My daughter will be twenty on Sunday. She and her classmates at her college have all found ways to make it happen. They are stylists picking up side gigs that bring real world learning to their classrooms; they are writers with freelance gigs while they study journalism in the twenty-first century; they are musicians playing virtual weddings; they are innovating.

That is what we want them to do, right?

To question, to learn, to emerge, to be.

My youngest started crocheting hats and sells them on her IG store. My oldest just opened his new store that does custom cleaning of those high end athletic shoes of the last thirty years. He collaborated with his business partner and the other side is a studio where emerging voices can rent space. Innovating.

It brought me back to what my father told me almost forty years ago. He was right. Having something I can do with my hands, to create, would serve me well. What was supposed to be my just-in-case became my doorway. I was able to move to a big city and work for two major financial institutions in the C-suite. It helped me freelance while I was finishing my degree, expanding it to include some marketing, consumer behavior, and creative projects. 

What Daddy told me is what I also share now.

You can be and do all sorts of things and don't have to be just one. Gone are the days of a job from high school that gets the house, car, and family.

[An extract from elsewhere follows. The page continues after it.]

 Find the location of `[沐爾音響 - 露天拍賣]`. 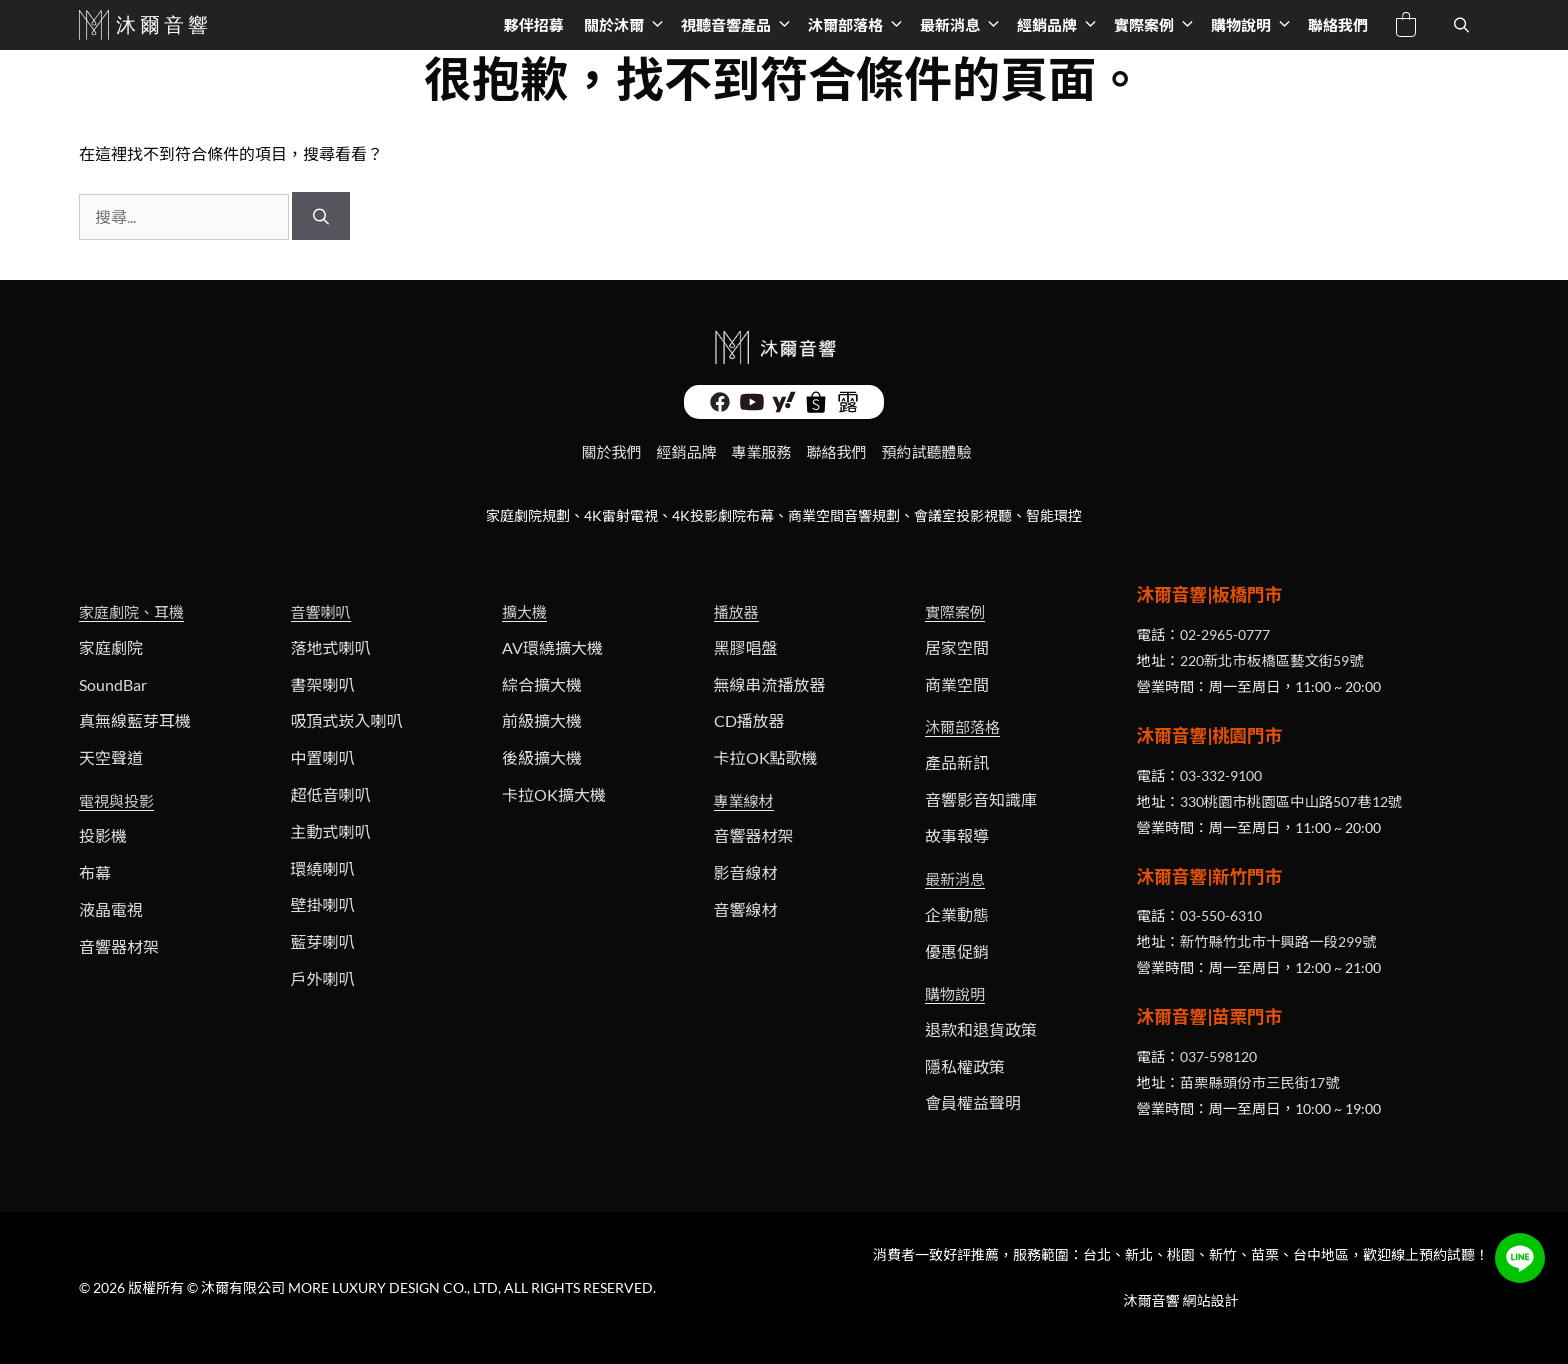 [沐爾音響 - 露天拍賣] is located at coordinates (848, 402).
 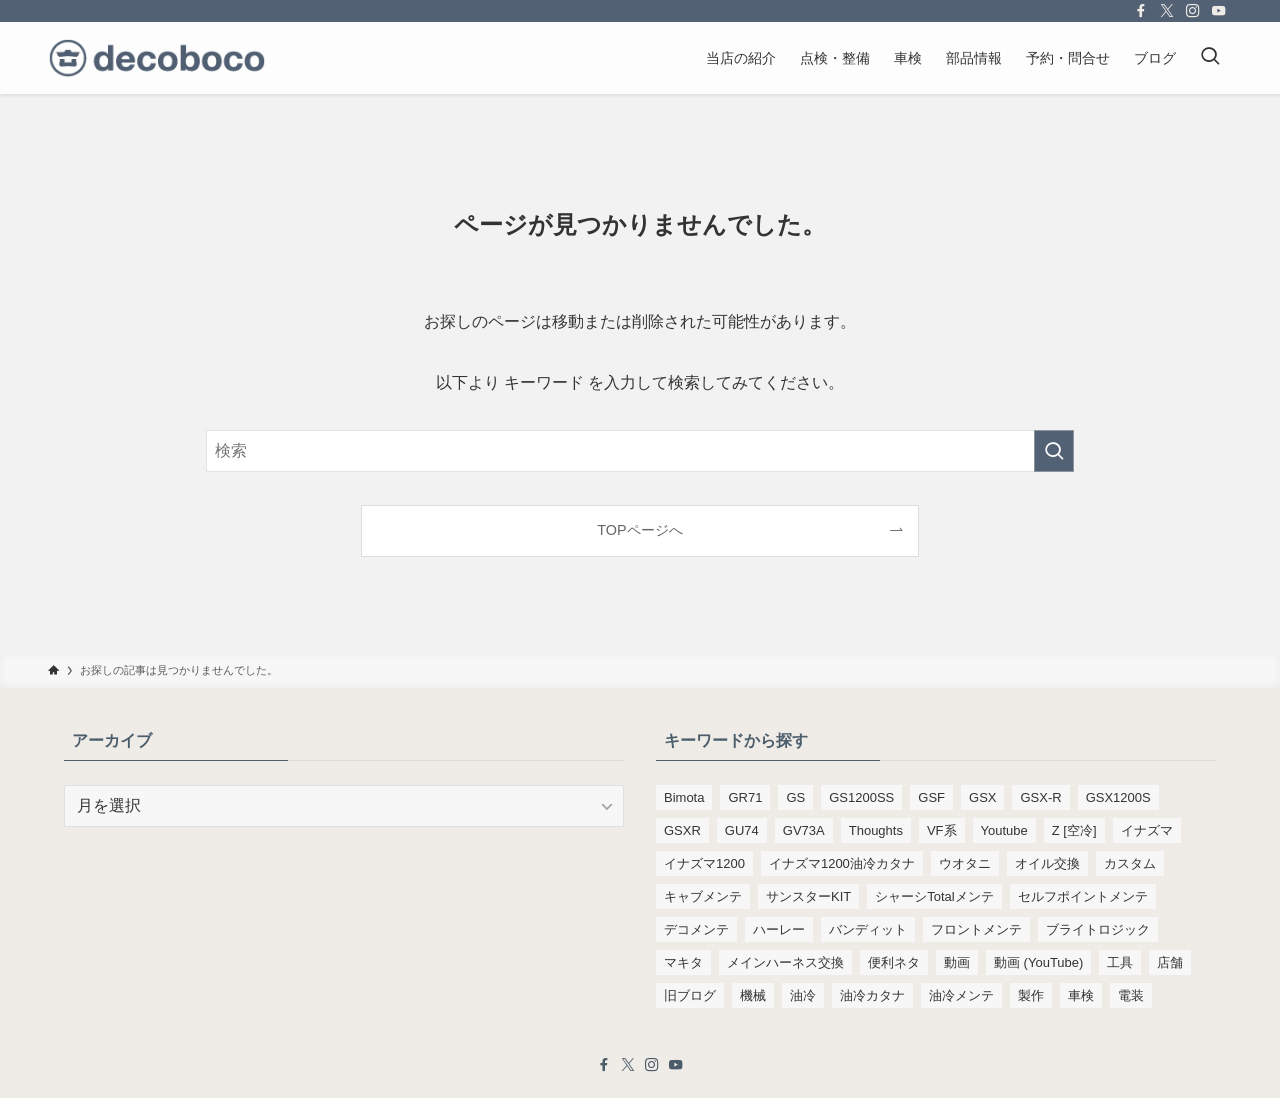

This generation has taught us that there is freedom in choosing and in being able to use many parts of oneself to fulfill one's purpose. They have also shared with us the woes of being a solopreneur, an independent scholar, or simply trying to get through college in a pandemic and a hurricane. 

I am in a transition. 

Maybe we all are, entering the third school year in a pandemic, completing a full year in the northeast, still working virtually and realizing that that can take me to the world, we are all transitioning to what we can be and do in this new season. Our country finally ended a twenty-year-war, albeit with some having lots of questions and concerns, I'm glad it is over, we have some saving on these shores to do. We are reconsidering that one or two or even three hour commute when we sit in front of a computer all day anyway, What about the world could be possible that the pandemic forced us to consider?

For my children and the college students my husband works with, the possible included a community college with people of the global majority celebrating so many cultures it is like the United Nations on campus. They are highlighting the gems right in front of them that can launch them into a viable career if they don't want to be like their classmates and think that Harvard or Hampton are their only choice after high school.

New school years always intrigue me, give me that sense of awe and wonder. It is a signal of seasons changing and the winds literally shifting. None of us really know what our tomorrow will bring, the events of the last week are enough to remind us of how fragile this life is, but what we do know is that we can keep evolving, we can be present with those we love and care about, we can learn new things, and we can be ...anything.